Viersen gedenkt am 27. Januar der NS-Opfer und „Aktion T4“-Verbrechen in feierlicher Zeremonie

Eine Gedenktafel an einer Steinwand in der St. Michael's Parish, mit grünem Gras und Bäumen im Hintergrund.

Viersen gedenkt am 27. Januar der NS-Opfer und „Aktion T4“-Verbrechen in feierlicher Zeremonie

Deutschland gedenkt am Dienstag, dem 27. Januar, der Opfer des Nationalsozialismus

Am kommenden Januar, dem 27., begehen bundesweit Städte und Gemeinden den Tag des Gedenkens an die Opfer des Nationalsozialismus.
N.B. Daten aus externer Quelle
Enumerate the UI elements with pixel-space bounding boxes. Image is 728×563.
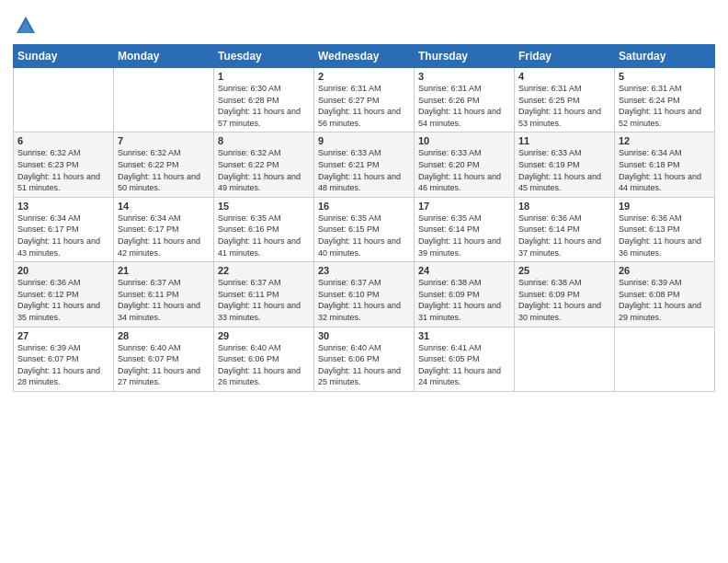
- day-info: Sunrise: 6:33 AMSunset: 6:20 PMDaylight:…: [418, 147, 510, 193]
- day-cell: 4Sunrise: 6:31 AMSunset: 6:25 PMDaylight…: [515, 68, 615, 132]
- weekday-header-tuesday: Tuesday: [214, 45, 314, 68]
- day-number: 2: [318, 71, 410, 82]
- weekday-header-monday: Monday: [114, 45, 214, 68]
- day-number: 24: [418, 265, 510, 276]
- week-row-4: 20Sunrise: 6:36 AMSunset: 6:12 PMDayligh…: [14, 262, 715, 327]
- day-number: 12: [619, 135, 711, 146]
- day-cell: 29Sunrise: 6:40 AMSunset: 6:06 PMDayligh…: [214, 327, 314, 391]
- day-info: Sunrise: 6:36 AMSunset: 6:13 PMDaylight:…: [619, 213, 711, 259]
- logo-icon: [13, 13, 39, 39]
- day-cell: [615, 327, 715, 391]
- day-cell: 22Sunrise: 6:37 AMSunset: 6:11 PMDayligh…: [214, 262, 314, 327]
- week-row-1: 1Sunrise: 6:30 AMSunset: 6:28 PMDaylight…: [14, 68, 715, 132]
- weekday-header-friday: Friday: [515, 45, 615, 68]
- weekday-header-wednesday: Wednesday: [314, 45, 415, 68]
- header: [13, 9, 715, 39]
- day-number: 14: [118, 201, 210, 212]
- day-cell: 26Sunrise: 6:39 AMSunset: 6:08 PMDayligh…: [615, 262, 715, 327]
- day-info: Sunrise: 6:39 AMSunset: 6:08 PMDaylight:…: [619, 277, 711, 323]
- day-number: 4: [518, 71, 610, 82]
- weekday-header-thursday: Thursday: [415, 45, 515, 68]
- day-cell: 31Sunrise: 6:41 AMSunset: 6:05 PMDayligh…: [415, 327, 515, 391]
- day-info: Sunrise: 6:32 AMSunset: 6:22 PMDaylight:…: [218, 147, 310, 193]
- day-cell: 17Sunrise: 6:35 AMSunset: 6:14 PMDayligh…: [415, 197, 515, 261]
- day-cell: 19Sunrise: 6:36 AMSunset: 6:13 PMDayligh…: [615, 197, 715, 261]
- day-info: Sunrise: 6:34 AMSunset: 6:17 PMDaylight:…: [17, 213, 109, 259]
- day-info: Sunrise: 6:41 AMSunset: 6:05 PMDaylight:…: [418, 342, 510, 388]
- day-number: 7: [118, 135, 210, 146]
- day-number: 28: [118, 330, 210, 341]
- day-cell: 15Sunrise: 6:35 AMSunset: 6:16 PMDayligh…: [214, 197, 314, 261]
- day-number: 11: [518, 135, 610, 146]
- day-info: Sunrise: 6:38 AMSunset: 6:09 PMDaylight:…: [518, 277, 610, 323]
- day-number: 18: [518, 201, 610, 212]
- day-number: 30: [318, 330, 410, 341]
- day-cell: 10Sunrise: 6:33 AMSunset: 6:20 PMDayligh…: [415, 132, 515, 197]
- weekday-header-row: SundayMondayTuesdayWednesdayThursdayFrid…: [14, 45, 715, 68]
- day-cell: 25Sunrise: 6:38 AMSunset: 6:09 PMDayligh…: [515, 262, 615, 327]
- day-cell: 5Sunrise: 6:31 AMSunset: 6:24 PMDaylight…: [615, 68, 715, 132]
- week-row-3: 13Sunrise: 6:34 AMSunset: 6:17 PMDayligh…: [14, 197, 715, 261]
- calendar-table: SundayMondayTuesdayWednesdayThursdayFrid…: [13, 44, 715, 392]
- day-info: Sunrise: 6:31 AMSunset: 6:25 PMDaylight:…: [518, 83, 610, 129]
- day-cell: 24Sunrise: 6:38 AMSunset: 6:09 PMDayligh…: [415, 262, 515, 327]
- day-number: 17: [418, 201, 510, 212]
- day-info: Sunrise: 6:39 AMSunset: 6:07 PMDaylight:…: [17, 342, 109, 388]
- day-number: 21: [118, 265, 210, 276]
- day-cell: 23Sunrise: 6:37 AMSunset: 6:10 PMDayligh…: [314, 262, 415, 327]
- day-number: 22: [218, 265, 310, 276]
- day-number: 3: [418, 71, 510, 82]
- day-cell: 3Sunrise: 6:31 AMSunset: 6:26 PMDaylight…: [415, 68, 515, 132]
- day-cell: 14Sunrise: 6:34 AMSunset: 6:17 PMDayligh…: [114, 197, 214, 261]
- logo: [13, 13, 42, 39]
- weekday-header-saturday: Saturday: [615, 45, 715, 68]
- day-info: Sunrise: 6:36 AMSunset: 6:12 PMDaylight:…: [17, 277, 109, 323]
- day-number: 5: [619, 71, 711, 82]
- day-cell: 2Sunrise: 6:31 AMSunset: 6:27 PMDaylight…: [314, 68, 415, 132]
- day-number: 29: [218, 330, 310, 341]
- day-number: 10: [418, 135, 510, 146]
- day-info: Sunrise: 6:37 AMSunset: 6:10 PMDaylight:…: [318, 277, 410, 323]
- day-info: Sunrise: 6:35 AMSunset: 6:16 PMDaylight:…: [218, 213, 310, 259]
- week-row-2: 6Sunrise: 6:32 AMSunset: 6:23 PMDaylight…: [14, 132, 715, 197]
- day-cell: 28Sunrise: 6:40 AMSunset: 6:07 PMDayligh…: [114, 327, 214, 391]
- day-number: 31: [418, 330, 510, 341]
- week-row-5: 27Sunrise: 6:39 AMSunset: 6:07 PMDayligh…: [14, 327, 715, 391]
- day-number: 15: [218, 201, 310, 212]
- day-cell: 7Sunrise: 6:32 AMSunset: 6:22 PMDaylight…: [114, 132, 214, 197]
- day-number: 13: [17, 201, 109, 212]
- page: SundayMondayTuesdayWednesdayThursdayFrid…: [0, 0, 728, 563]
- day-info: Sunrise: 6:33 AMSunset: 6:21 PMDaylight:…: [318, 147, 410, 193]
- day-number: 26: [619, 265, 711, 276]
- day-cell: 11Sunrise: 6:33 AMSunset: 6:19 PMDayligh…: [515, 132, 615, 197]
- day-number: 16: [318, 201, 410, 212]
- day-number: 23: [318, 265, 410, 276]
- day-cell: 8Sunrise: 6:32 AMSunset: 6:22 PMDaylight…: [214, 132, 314, 197]
- day-cell: [114, 68, 214, 132]
- day-info: Sunrise: 6:34 AMSunset: 6:17 PMDaylight:…: [118, 213, 210, 259]
- day-number: 8: [218, 135, 310, 146]
- day-cell: 1Sunrise: 6:30 AMSunset: 6:28 PMDaylight…: [214, 68, 314, 132]
- day-info: Sunrise: 6:40 AMSunset: 6:07 PMDaylight:…: [118, 342, 210, 388]
- day-info: Sunrise: 6:38 AMSunset: 6:09 PMDaylight:…: [418, 277, 510, 323]
- day-info: Sunrise: 6:35 AMSunset: 6:14 PMDaylight:…: [418, 213, 510, 259]
- day-cell: 6Sunrise: 6:32 AMSunset: 6:23 PMDaylight…: [14, 132, 114, 197]
- day-info: Sunrise: 6:31 AMSunset: 6:24 PMDaylight:…: [619, 83, 711, 129]
- day-number: 25: [518, 265, 610, 276]
- day-info: Sunrise: 6:31 AMSunset: 6:27 PMDaylight:…: [318, 83, 410, 129]
- day-cell: 30Sunrise: 6:40 AMSunset: 6:06 PMDayligh…: [314, 327, 415, 391]
- day-info: Sunrise: 6:40 AMSunset: 6:06 PMDaylight:…: [318, 342, 410, 388]
- day-info: Sunrise: 6:37 AMSunset: 6:11 PMDaylight:…: [118, 277, 210, 323]
- day-cell: 13Sunrise: 6:34 AMSunset: 6:17 PMDayligh…: [14, 197, 114, 261]
- day-info: Sunrise: 6:34 AMSunset: 6:18 PMDaylight:…: [619, 147, 711, 193]
- day-cell: 9Sunrise: 6:33 AMSunset: 6:21 PMDaylight…: [314, 132, 415, 197]
- day-info: Sunrise: 6:35 AMSunset: 6:15 PMDaylight:…: [318, 213, 410, 259]
- day-number: 1: [218, 71, 310, 82]
- day-cell: [515, 327, 615, 391]
- day-info: Sunrise: 6:32 AMSunset: 6:22 PMDaylight:…: [118, 147, 210, 193]
- day-number: 27: [17, 330, 109, 341]
- day-info: Sunrise: 6:30 AMSunset: 6:28 PMDaylight:…: [218, 83, 310, 129]
- day-info: Sunrise: 6:40 AMSunset: 6:06 PMDaylight:…: [218, 342, 310, 388]
- day-info: Sunrise: 6:33 AMSunset: 6:19 PMDaylight:…: [518, 147, 610, 193]
- day-info: Sunrise: 6:36 AMSunset: 6:14 PMDaylight:…: [518, 213, 610, 259]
In Viersen veranstalten die LVR-Klinik und die Initiative 27. Januar eine feierliche Gedenkveranstaltung, um an die Opfer der NS-Zeit zu erinnern – darunter zehn Patient:innen, die im Rahmen der "Aktion T4", dem nationalsozialistischen Euthanasie-Programm, ermordet wurden.

Die Gedenkfeier beginnt um 15:00 Uhr im Hauptverwaltungsgebäude der LVR-Klinik Viersen. Im Anschluss folgt ein Gedenkmarsch zu den Stolpersteinen, die auf dem Klinikgelände verlegt sind.

In der St.-Johannes-Kirche auf dem Klinikareal findet im Anschluss ein ökumenischer Gottesdienst statt. Die Namen der zehn ermordeten Patient:innen werden verlesen, zu jedem wird eine Kerze entzündet. Die Opfer waren 1940 und 1941 in der Tötungsanstalt Hadamar bei Limburg ermordet worden. Die Veranstaltung ist Teil der bundesweiten Gedenkfeiern am 27. Januar, dem Tag des Gedenkens an die Opfer des Nationalsozialismus.

Den Abschluss bildet ein Trauergottesdienst in der St.-Johannes-Kirche. Die Namen der Opfer – die aus Pietätsgründen nicht öffentlich genannt werden – stehen stellvertretend für unzählige Menschen, die während der NS-Diktatur ihr Leben verloren. Die LVR-Klinik und die Initiative 27. Januar setzen damit ihre Tradition fort, das Andenken an die Opfer der nationalsozialistischen Verbrechen wachzuhalten.